The caption.jsonl file contains all captions corresponding to the input. To assign separate captions for views, you can use the view column to specify which view the caption corresponds to. Currently, the dataloader is set to only use the front view caption, but this can be modified [here](../cosmos_predict2/_src/predict2_multiview/configs/vid2vid/defaults/dataloader_local.py) via `single_caption_camera_name=None`. Additionally, you can specify a tag for each caption. When multiple captions with different tags are available for a view, one is chosen randomly based on the probabilities defined in [here](../cosmos_predict2/_src/predict2_multiview/datasets/local.py) via `caption_probability` in the dataloader configuration. This allows for stochastic caption selection during training.

## 2. Post-training

Finally, once you have the dataset downloaded and converted, you can run the following command to post-train with the Waymo dataset. We recommend you run post-training with 8 GPUs.
```bash
torchrun --nproc_per_node=8 -m scripts.train \
--config=cosmos_predict2/_src/predict2_multiview/configs/vid2vid/config.py \
-- \
experiment=predict2_multiview_post_train_waymo \
```

## 3. Inference with the Post-trained Checkpoint

### 3.1 Converting DCP Checkpoint to Consolidated PyTorch Format

Since the checkpoints are saved in DCP format during training, you need to convert them to consolidated PyTorch format (.pt) for inference.

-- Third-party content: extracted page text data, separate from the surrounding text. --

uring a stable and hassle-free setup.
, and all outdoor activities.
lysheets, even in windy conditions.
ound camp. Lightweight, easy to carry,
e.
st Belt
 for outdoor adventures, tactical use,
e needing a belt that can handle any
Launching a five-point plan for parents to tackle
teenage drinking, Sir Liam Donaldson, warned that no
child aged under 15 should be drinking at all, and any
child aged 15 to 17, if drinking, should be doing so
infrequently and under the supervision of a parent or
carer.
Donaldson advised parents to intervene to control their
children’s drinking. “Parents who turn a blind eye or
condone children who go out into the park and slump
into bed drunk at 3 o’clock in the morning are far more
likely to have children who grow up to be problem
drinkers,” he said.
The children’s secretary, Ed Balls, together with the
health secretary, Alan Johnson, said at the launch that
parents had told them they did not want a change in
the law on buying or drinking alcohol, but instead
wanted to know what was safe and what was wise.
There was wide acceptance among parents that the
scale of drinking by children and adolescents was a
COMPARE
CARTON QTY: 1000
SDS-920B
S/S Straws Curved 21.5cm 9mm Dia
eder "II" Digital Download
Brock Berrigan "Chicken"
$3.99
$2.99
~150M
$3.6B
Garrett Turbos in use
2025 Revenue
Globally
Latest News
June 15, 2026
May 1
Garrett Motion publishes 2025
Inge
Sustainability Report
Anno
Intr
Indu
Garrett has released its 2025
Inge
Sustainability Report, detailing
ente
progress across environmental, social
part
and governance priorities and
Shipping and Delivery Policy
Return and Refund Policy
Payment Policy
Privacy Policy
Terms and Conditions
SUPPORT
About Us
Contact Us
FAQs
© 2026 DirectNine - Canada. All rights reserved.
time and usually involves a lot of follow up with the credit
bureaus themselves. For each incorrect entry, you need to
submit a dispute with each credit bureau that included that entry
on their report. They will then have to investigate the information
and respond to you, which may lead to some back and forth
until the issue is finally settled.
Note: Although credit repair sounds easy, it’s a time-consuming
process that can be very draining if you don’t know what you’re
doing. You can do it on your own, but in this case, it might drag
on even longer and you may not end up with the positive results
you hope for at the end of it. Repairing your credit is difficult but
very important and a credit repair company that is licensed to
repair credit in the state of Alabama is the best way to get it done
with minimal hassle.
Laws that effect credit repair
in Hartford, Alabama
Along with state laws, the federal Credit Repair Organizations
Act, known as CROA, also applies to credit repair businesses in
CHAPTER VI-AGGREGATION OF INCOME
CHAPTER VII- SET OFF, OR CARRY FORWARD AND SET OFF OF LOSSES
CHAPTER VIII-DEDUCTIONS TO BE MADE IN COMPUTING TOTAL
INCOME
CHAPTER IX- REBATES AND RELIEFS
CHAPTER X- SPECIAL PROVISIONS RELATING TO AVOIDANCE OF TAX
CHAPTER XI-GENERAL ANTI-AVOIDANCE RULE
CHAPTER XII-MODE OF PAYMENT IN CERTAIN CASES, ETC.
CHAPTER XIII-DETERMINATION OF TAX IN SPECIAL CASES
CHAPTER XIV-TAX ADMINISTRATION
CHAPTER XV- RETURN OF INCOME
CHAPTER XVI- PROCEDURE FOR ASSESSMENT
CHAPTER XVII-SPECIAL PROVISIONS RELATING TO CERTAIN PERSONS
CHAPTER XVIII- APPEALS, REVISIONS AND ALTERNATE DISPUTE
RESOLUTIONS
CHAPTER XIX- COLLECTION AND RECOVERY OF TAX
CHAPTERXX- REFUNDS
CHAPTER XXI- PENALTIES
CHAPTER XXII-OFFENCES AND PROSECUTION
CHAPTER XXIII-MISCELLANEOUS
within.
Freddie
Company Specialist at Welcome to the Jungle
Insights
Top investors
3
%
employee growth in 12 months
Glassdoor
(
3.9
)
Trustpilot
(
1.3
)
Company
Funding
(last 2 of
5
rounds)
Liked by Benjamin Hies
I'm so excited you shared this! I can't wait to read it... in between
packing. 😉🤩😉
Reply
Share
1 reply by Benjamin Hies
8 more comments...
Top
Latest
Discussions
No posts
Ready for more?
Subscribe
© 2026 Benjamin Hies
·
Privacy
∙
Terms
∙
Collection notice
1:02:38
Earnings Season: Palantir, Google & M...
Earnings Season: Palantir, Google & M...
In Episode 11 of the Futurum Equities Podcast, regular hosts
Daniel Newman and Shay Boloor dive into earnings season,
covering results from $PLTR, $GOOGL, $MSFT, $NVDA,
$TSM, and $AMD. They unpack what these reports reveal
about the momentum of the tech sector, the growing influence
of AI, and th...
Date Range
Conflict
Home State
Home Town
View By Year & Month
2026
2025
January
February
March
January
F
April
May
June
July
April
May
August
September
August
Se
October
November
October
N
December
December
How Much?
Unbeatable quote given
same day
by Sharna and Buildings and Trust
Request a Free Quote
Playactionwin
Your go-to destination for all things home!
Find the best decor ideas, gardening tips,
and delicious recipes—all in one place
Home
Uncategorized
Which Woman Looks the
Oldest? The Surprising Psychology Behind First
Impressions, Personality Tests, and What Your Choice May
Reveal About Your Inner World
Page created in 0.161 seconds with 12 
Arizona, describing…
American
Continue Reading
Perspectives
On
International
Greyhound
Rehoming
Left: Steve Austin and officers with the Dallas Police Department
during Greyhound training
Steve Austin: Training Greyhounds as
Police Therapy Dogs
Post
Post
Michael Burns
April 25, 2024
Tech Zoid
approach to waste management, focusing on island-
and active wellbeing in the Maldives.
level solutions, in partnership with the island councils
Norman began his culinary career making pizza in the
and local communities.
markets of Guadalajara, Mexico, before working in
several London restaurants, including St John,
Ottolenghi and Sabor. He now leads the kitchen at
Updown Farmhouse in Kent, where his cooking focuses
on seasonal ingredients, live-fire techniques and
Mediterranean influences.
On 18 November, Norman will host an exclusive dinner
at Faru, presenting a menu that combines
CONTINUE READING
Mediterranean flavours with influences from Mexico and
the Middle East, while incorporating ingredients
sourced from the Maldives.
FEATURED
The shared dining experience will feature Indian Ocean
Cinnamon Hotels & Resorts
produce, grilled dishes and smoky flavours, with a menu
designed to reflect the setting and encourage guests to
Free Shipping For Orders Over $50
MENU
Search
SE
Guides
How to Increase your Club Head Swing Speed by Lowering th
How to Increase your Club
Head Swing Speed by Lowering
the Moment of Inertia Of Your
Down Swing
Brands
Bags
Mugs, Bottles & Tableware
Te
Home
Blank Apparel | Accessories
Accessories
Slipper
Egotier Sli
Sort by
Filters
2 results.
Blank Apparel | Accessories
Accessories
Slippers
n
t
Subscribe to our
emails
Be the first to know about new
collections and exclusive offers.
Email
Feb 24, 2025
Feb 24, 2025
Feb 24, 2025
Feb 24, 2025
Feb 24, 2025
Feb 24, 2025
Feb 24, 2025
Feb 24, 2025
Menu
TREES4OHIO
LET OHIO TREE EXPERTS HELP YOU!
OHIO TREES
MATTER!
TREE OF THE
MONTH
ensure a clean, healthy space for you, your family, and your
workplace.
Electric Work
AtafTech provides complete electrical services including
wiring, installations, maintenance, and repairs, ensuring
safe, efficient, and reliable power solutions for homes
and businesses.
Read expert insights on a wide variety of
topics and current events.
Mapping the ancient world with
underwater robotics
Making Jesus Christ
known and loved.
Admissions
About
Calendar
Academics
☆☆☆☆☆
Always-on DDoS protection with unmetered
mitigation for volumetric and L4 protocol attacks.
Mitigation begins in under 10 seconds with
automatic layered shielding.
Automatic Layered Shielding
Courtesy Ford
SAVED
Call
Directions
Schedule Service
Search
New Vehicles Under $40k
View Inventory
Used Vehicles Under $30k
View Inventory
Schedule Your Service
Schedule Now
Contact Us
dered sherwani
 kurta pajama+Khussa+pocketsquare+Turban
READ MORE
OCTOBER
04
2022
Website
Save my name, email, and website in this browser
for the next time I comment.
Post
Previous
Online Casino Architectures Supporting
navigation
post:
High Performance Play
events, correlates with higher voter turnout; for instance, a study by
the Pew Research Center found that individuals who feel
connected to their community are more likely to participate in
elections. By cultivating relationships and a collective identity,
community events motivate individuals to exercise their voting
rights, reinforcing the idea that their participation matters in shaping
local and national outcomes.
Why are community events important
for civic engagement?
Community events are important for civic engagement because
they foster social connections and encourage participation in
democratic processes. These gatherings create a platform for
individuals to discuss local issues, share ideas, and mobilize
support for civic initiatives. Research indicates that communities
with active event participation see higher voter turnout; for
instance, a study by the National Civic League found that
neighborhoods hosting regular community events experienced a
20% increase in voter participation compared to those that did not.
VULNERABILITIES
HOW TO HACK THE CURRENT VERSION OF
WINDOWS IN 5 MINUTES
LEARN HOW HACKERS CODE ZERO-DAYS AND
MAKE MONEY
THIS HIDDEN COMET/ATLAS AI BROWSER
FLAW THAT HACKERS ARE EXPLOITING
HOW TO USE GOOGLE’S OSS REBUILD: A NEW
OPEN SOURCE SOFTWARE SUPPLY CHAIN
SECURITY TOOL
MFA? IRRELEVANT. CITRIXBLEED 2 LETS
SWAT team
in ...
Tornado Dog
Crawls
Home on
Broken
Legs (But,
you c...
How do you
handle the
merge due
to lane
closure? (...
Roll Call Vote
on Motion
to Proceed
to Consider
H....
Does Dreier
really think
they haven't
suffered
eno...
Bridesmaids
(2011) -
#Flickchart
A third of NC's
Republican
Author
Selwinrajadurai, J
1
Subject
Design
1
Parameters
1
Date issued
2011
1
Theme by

Use the `convert_distcp_to_pt.py` script:

```bash
# Convert DCP checkpoint to PyTorch format
python scripts/convert_distcp_to_pt.py \
    ${IMAGINAIRE_OUTPUT_ROOT}/cosmos_predict_v2p5/multiview/2b_waymo/checkpoints/iter_000002000/model/ \
    ${IMAGINAIRE_OUTPUT_ROOT}/cosmos_predict_v2p5/multiview/2b_waymo/checkpoints/iter_000002000/
```

This conversion will create three files:

- `model.pt`: Full checkpoint containing both regular and EMA weights
- `model_ema_fp32.pt`: EMA weights only in float32 precision
- `model_ema_bf16.pt`: EMA weights only in bfloat16 precision (recommended for inference)

### 3.2 Running Inference

After converting the checkpoint, you can run inference with your post-trained model with the following command:

```bash
NUM_GPUS=8
torchrun --nproc_per_node=$NUM_GPUS examples/multiview.py \
--inference-type video2world \
--checkpoint-path ${IMAGINAIRE_OUTPUT_ROOT}cosmos_predict_v2p5/multiview/2b_waymo/checkpoints/iter_000000500/model_ema_bf16.pt \
--experiment predict2_multiview_post_train_waymo \
--use-config-dataloader
-o outputs/multiview
```

For more inference options and advanced usage, see [docs/inference_multiview.md](./inference_auto_multiview.md).